Hans Küng is undoubtedly one of the most important theologians of our time, but he has always been a controversial figure, and as the result of a much-publicized clash over papal infallibility had his permission to teach revoked by the Vatican. Yet at seventy-five years of age Küng is also something of a senior statesman, one of the "Group of Eminent Persons" convened by United Nations Secretary-General Kofi Annan and a friend of heads of government like Britain's Tony Blair and President Hosni Mubarak of Egypt.
In this fascinating autobiography Küng gives a frank and outspoken account of the first four decades of his life. He tells of his youth in Switzerland and his decision to become a priest, of his doubts and struggles as he studied in Rome and Paris, and of his experiences as a professor in Tübingen, where he received a chair at the early age of thirty-one. Most importantly, as one of the last surviving eyewitnesses of Vatican II, Küng gives an authentic account of the conflicts behind the scenes. Here it becomes clear just how major an influence he was, to the point of shaping the Council's agenda and drafting speeches for bishops to deliver in plenary sessions.

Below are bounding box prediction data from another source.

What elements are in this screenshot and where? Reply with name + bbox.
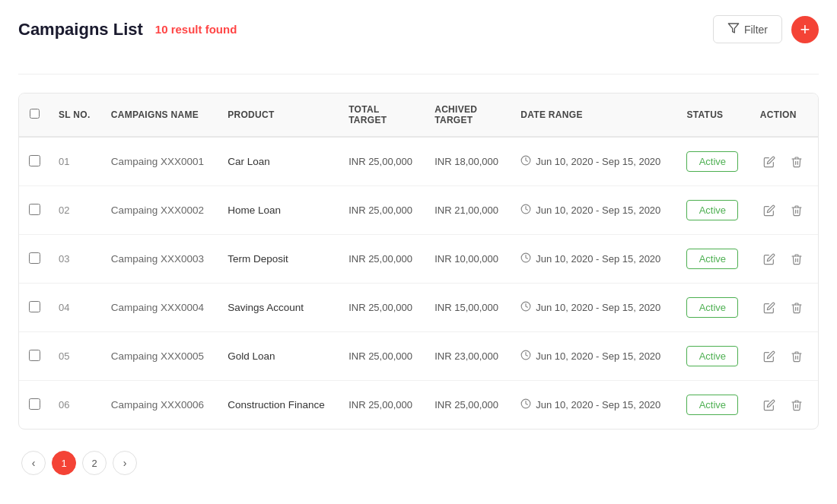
- select-all-checkbox[interactable]: [30, 109, 40, 119]
- col-date-range: DATE RANGE: [511, 94, 677, 137]
- row-sl-no: 03: [49, 235, 102, 284]
- row-campaign-name: Campaing XXX0001: [102, 137, 218, 186]
- row-status: Active: [677, 235, 750, 284]
- row-action: [751, 332, 818, 381]
- date-range-text: Jun 10, 2020 - Sep 15, 2020: [536, 302, 660, 313]
- row-date-range: Jun 10, 2020 - Sep 15, 2020: [511, 381, 677, 430]
- row-checkbox-5[interactable]: [29, 350, 40, 361]
- col-achieved-target: ACHIVEDTARGET: [425, 94, 511, 137]
- row-checkbox-cell: [19, 284, 49, 332]
- result-count-num: 10: [155, 23, 168, 36]
- row-checkbox-cell: [19, 186, 49, 235]
- row-checkbox-6[interactable]: [29, 398, 40, 410]
- row-total-target: INR 25,00,000: [339, 332, 425, 381]
- row-campaign-name: Campaing XXX0004: [102, 284, 218, 332]
- page-1-button[interactable]: 1: [52, 451, 76, 475]
- row-achieved-target: INR 18,00,000: [425, 137, 511, 186]
- next-page-button[interactable]: ›: [113, 451, 137, 475]
- edit-button-2[interactable]: [760, 201, 778, 220]
- row-checkbox-cell: [19, 332, 49, 381]
- table-body: 01 Campaing XXX0001 Car Loan INR 25,00,0…: [19, 137, 818, 429]
- row-sl-no: 01: [49, 137, 102, 186]
- col-sl-no: SL NO.: [49, 94, 102, 137]
- row-checkbox-cell: [19, 381, 49, 430]
- clock-icon: [520, 204, 531, 217]
- row-status: Active: [677, 284, 750, 332]
- header-divider: [18, 74, 819, 74]
- status-badge: Active: [686, 346, 738, 366]
- prev-page-button[interactable]: ‹: [21, 451, 46, 475]
- status-badge: Active: [686, 297, 738, 318]
- row-sl-no: 06: [49, 381, 102, 430]
- row-product: Car Loan: [218, 137, 339, 186]
- row-action: [751, 186, 818, 235]
- row-checkbox-4[interactable]: [29, 301, 40, 312]
- date-range-text: Jun 10, 2020 - Sep 15, 2020: [536, 350, 660, 362]
- filter-button[interactable]: Filter: [713, 15, 782, 43]
- page-header: Campaigns List 10 result found Filter +: [18, 15, 819, 55]
- page-2-button[interactable]: 2: [82, 451, 107, 475]
- row-date-range: Jun 10, 2020 - Sep 15, 2020: [511, 186, 677, 235]
- row-achieved-target: INR 10,00,000: [425, 235, 511, 284]
- row-total-target: INR 25,00,000: [339, 186, 425, 235]
- row-total-target: INR 25,00,000: [339, 381, 425, 430]
- add-button[interactable]: +: [791, 16, 819, 43]
- edit-button-6[interactable]: [760, 396, 778, 414]
- delete-button-1[interactable]: [788, 153, 806, 171]
- campaigns-table: SL NO. CAMPAIGNS NAME PRODUCT TOTALTARGE…: [18, 93, 819, 430]
- delete-button-5[interactable]: [788, 347, 806, 366]
- row-date-range: Jun 10, 2020 - Sep 15, 2020: [511, 284, 677, 332]
- row-achieved-target: INR 21,00,000: [425, 186, 511, 235]
- table-row: 04 Campaing XXX0004 Savings Account INR …: [19, 284, 818, 332]
- filter-icon: [727, 22, 740, 36]
- row-achieved-target: INR 25,00,000: [425, 381, 511, 430]
- row-action: [751, 137, 818, 186]
- row-action: [751, 235, 818, 284]
- table-header: SL NO. CAMPAIGNS NAME PRODUCT TOTALTARGE…: [19, 94, 818, 137]
- row-sl-no: 04: [49, 284, 102, 332]
- page-title: Campaigns List: [18, 20, 143, 40]
- date-range-text: Jun 10, 2020 - Sep 15, 2020: [536, 399, 660, 410]
- row-campaign-name: Campaing XXX0002: [102, 186, 218, 235]
- status-badge: Active: [686, 151, 738, 172]
- row-product: Home Loan: [218, 186, 339, 235]
- row-date-range: Jun 10, 2020 - Sep 15, 2020: [511, 235, 677, 284]
- row-product: Savings Account: [218, 284, 339, 332]
- svg-marker-0: [728, 24, 738, 33]
- edit-button-4[interactable]: [760, 299, 778, 317]
- date-range-text: Jun 10, 2020 - Sep 15, 2020: [536, 253, 660, 265]
- edit-button-3[interactable]: [760, 250, 778, 268]
- table-row: 01 Campaing XXX0001 Car Loan INR 25,00,0…: [19, 137, 818, 186]
- clock-icon: [520, 155, 531, 168]
- delete-button-6[interactable]: [788, 396, 806, 414]
- row-status: Active: [677, 332, 750, 381]
- clock-icon: [520, 301, 531, 314]
- header-right: Filter +: [713, 15, 819, 43]
- row-achieved-target: INR 15,00,000: [425, 284, 511, 332]
- table-row: 05 Campaing XXX0005 Gold Loan INR 25,00,…: [19, 332, 818, 381]
- row-action: [751, 284, 818, 332]
- status-badge: Active: [686, 395, 738, 415]
- delete-button-2[interactable]: [788, 201, 806, 220]
- status-badge: Active: [686, 249, 738, 269]
- edit-button-1[interactable]: [760, 153, 778, 171]
- col-product: PRODUCT: [218, 94, 339, 137]
- row-product: Term Deposit: [218, 235, 339, 284]
- col-campaign-name: CAMPAIGNS NAME: [102, 94, 218, 137]
- row-date-range: Jun 10, 2020 - Sep 15, 2020: [511, 332, 677, 381]
- row-total-target: INR 25,00,000: [339, 235, 425, 284]
- row-sl-no: 02: [49, 186, 102, 235]
- row-checkbox-1[interactable]: [29, 155, 40, 166]
- row-campaign-name: Campaing XXX0006: [102, 381, 218, 430]
- delete-button-4[interactable]: [788, 299, 806, 317]
- row-date-range: Jun 10, 2020 - Sep 15, 2020: [511, 137, 677, 186]
- row-total-target: INR 25,00,000: [339, 137, 425, 186]
- row-checkbox-2[interactable]: [29, 204, 40, 215]
- filter-label: Filter: [744, 24, 768, 36]
- delete-button-3[interactable]: [788, 250, 806, 268]
- table-row: 06 Campaing XXX0006 Construction Finance…: [19, 381, 818, 430]
- edit-button-5[interactable]: [760, 347, 778, 366]
- col-checkbox: [19, 94, 49, 137]
- row-checkbox-3[interactable]: [29, 252, 40, 264]
- status-badge: Active: [686, 200, 738, 220]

Küng's book offers an acute analysis, compelling in its drama, of meetings with presidents like John F. Kennedy, popes like John XXIII and Paul VI, great theologians like Karl Barth and Karl Rahner, and journeys around the world. With its rich thought and vivid narrative, it paints a moving picture of Küng's personal convictions, including his relentless struggle for a Christianity characterized not by the domination of an official church but by Jesus.
AWARDS and RECOGNITIONS
Catholic Press Association, Second Place, History/Biography (2004)
Paul F. Knitter
"This is history from the inside out — memoirs of a tumultuous time in the history of Christianity from one of the most tumultuous actors in that history. As Hans Küng looks back over his early years in Rome, his contributions to Vatican II, and his struggles for a church in service of the gospel rather than structures, he not only remembers but also reveals. The personalities and the politics, the splendor and the squalor, of hierarchs, theologians, and politicians are laid bare in these pages. Though I lived through most of this history, I continually found myself putting this book down and saying, 'So that's what was going on!' Küng's personal memoirs are political dynamite, and they make for thoroughly engaging reading."
"A delightful account of a life, written in a deeply personal way. Recommended for all libraries."
Catholic Library World
"An interesting and compelling account of the making of Vatican II. . . Tracing the highlights of his theological and spiritual journey, Kung resonates deeply with many progressive Catholics whose hopes for reform in the Church have not been met."